Sub: "Also was willst du denn nun?"
Sir: "Ich möchte hier sitzen."
Sub: "Du kannst einen ja wahnsinnig machen."
Sir: "Ach!"
Sub: "Erst willst du spazieren gehen, dann wieder nicht. Dann soll ich deinen Mantel holen, dann wieder nicht. Was denn nun?"
Sir: "Ich möchte hier sitzen."
Sub: "Und jetzt möchtest du plötzlich da sitzen."
Sir: "Gar nicht plötzlich. Ich wollte immer nur hier sitzen."
Sub: "Sitzen?"
Sir: "Ich möchte hier sitzen und mich entspannen."
Sub: "Wenn du dich wirklich entspannen wolltest, würdest du nicht dauernd auf mich einreden."
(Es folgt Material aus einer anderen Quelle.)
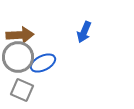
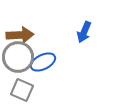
blue ellipse: moved 1 px up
Sir: "Ich sag’ ja nichts mehr."
(Pause)
Sub: "Jetzt hättest du doch mal Zeit irgendwas zu tun, was dir Spaß macht."
Sir: "Ja."
Sub: "Schlägst du mich?"
Sir: "Im Moment nicht."
Sub: "Dann schlag mich doch."
Sir: "Nachher, nachher vielleicht."
Sub: "Hol dir doch die Gerte."
Sir: "Ich möchte erst noch etwas hier sitzen."
Sub: "Soll ich sie dir holen?"
Sir: "Nein nein, vielen Dank."
Sub: "Will der Herr sich auch noch bedienen lassen, was! Ich renne den ganzen Tag hin und her. Du könntest wohl einmal aufstehen und dir die Gerte holen."
Sir: "Ich möchte jetzt nicht schlagen."
Sub: "Mal möchtest du schlagen, mal nicht."
Sir: "Ich möchte einfach hier sitzen."
Sub: "Du kannst doch tun, was dir Spaß macht."
Sir: "Das tue ich ja."
Sub: "Dann quengel doch nicht dauernd so rum."
Sir: (schweigt)
Sub: "Sir?"
Sir: (schweigt)
Sub: "Bist du taub?"
Sir: "Nein nein."
Sub: "Du tust eben nicht, was dir Spaß macht. Stattdessen sitzt du da."
Sir: "Ich sitze hier, weil es mir Spaß macht."
Sub: "Sei doch nicht gleich so aggressiv."
Sir: "Ich bin doch nicht aggressiv."
Sub: "Warum schreist du mich dann so an?"
Sir: (schreit) "ICH SCHREIE DICH NICHT AN!"